When we get to Lebesgue integration, we typically do so because we have identified pathologies in which the (conventional) Riemann integration fails. It is a natural question to ask whether the Lebesgue integral belongs to a measure theoretic version of the Fundamental Theorem of Calculus. And while at first it may not appear to be a big deal, it doesn't really make sense to attempt to establish the fundamental theorem of calculus using measure-theoretic (Lebesgue) integration and conventional differentiation.

Indeed, the standard way of defining a derivative uses limits of ratios of differences; differences make sense when we have well-defined sets and the notion of measure coincides with our notion of 1-dimensional absolute value. So it instead might make sense to explore not a different kind of integration, but a different kind of differentiation that works in a measure theoretic sense.

This is in fact the essence of the Radon-Nikodym derivative.
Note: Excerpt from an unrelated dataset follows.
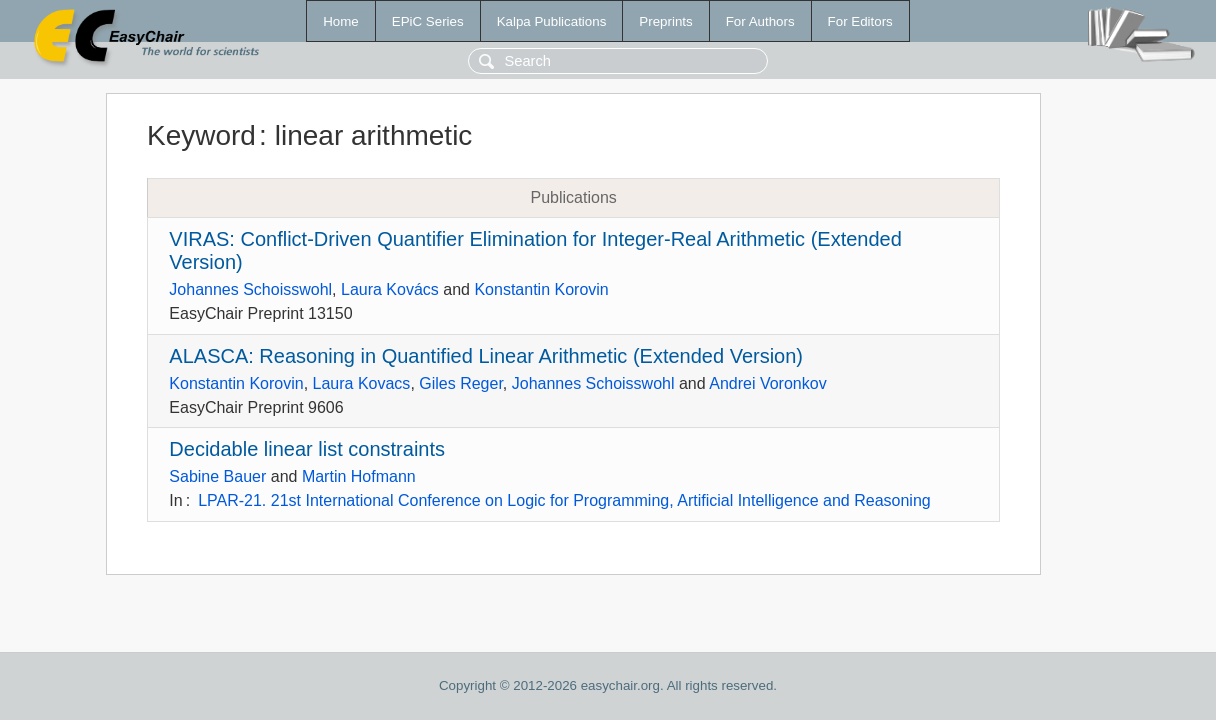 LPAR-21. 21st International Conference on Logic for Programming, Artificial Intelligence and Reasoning (564, 500)
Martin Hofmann (359, 476)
This derivative uses the fact that given a measurable set $E$ and a measurable function $f$, the mapping $E \mapsto \int_E f\, d\mu$ is a signed measure, and we denote this relationship with the notation $d\nu = fd\mu$; moreover, it is true that given $\sigma$-finite measures $\mu$, $\nu$, with $\nu$ positive and $\nu = 0$ whenever $\mu = 0$, that we can write $$d\nu = \frac{d\nu}{d\mu}d\mu.$$ We call $\frac{d\nu}{d\mu}$ the Radon-Nikodym derivative. Note, this is actually a special case of a slightly more broad statement.

Using a bit more care in restricting our domain, we can actually develop an analog to the Fundamental Theorem of Calculus, known as the Lebesgue Differentiation Theorem, which states that for a locally integrable function $f$, for a.e. $x$, we have $\lim_{r\to 0} \frac{1}{m(E_r)} \int_{E_r} f(y)\, dy = f(x)$ for every $E_r$ that "shrinks nicely" to $x$.

So we can do what you want to do, but we have to use a notion of the derivative that melds with what we do in a measure theoretic sense. You can't play basketball with hockey pucks, but you can sometimes play both in the same arena.

Answer 3

Two things:

1. If $f$ is everywhere differentiable on $[a,b]$ and $f'\in L^1([a,b]),$ then $f(b)-f(a) = \int_a^b f'.$

2. There exists an everywhere differentiable, strictly increasing function $f$ on $[a,b]$ with $f'$ bounded, such that $f'$ is not Riemann integrable on $[a,b].$ The Lebesgue integral doesn't care: $f(b)-f(a) = \int_a^b f'$ still holds by 2.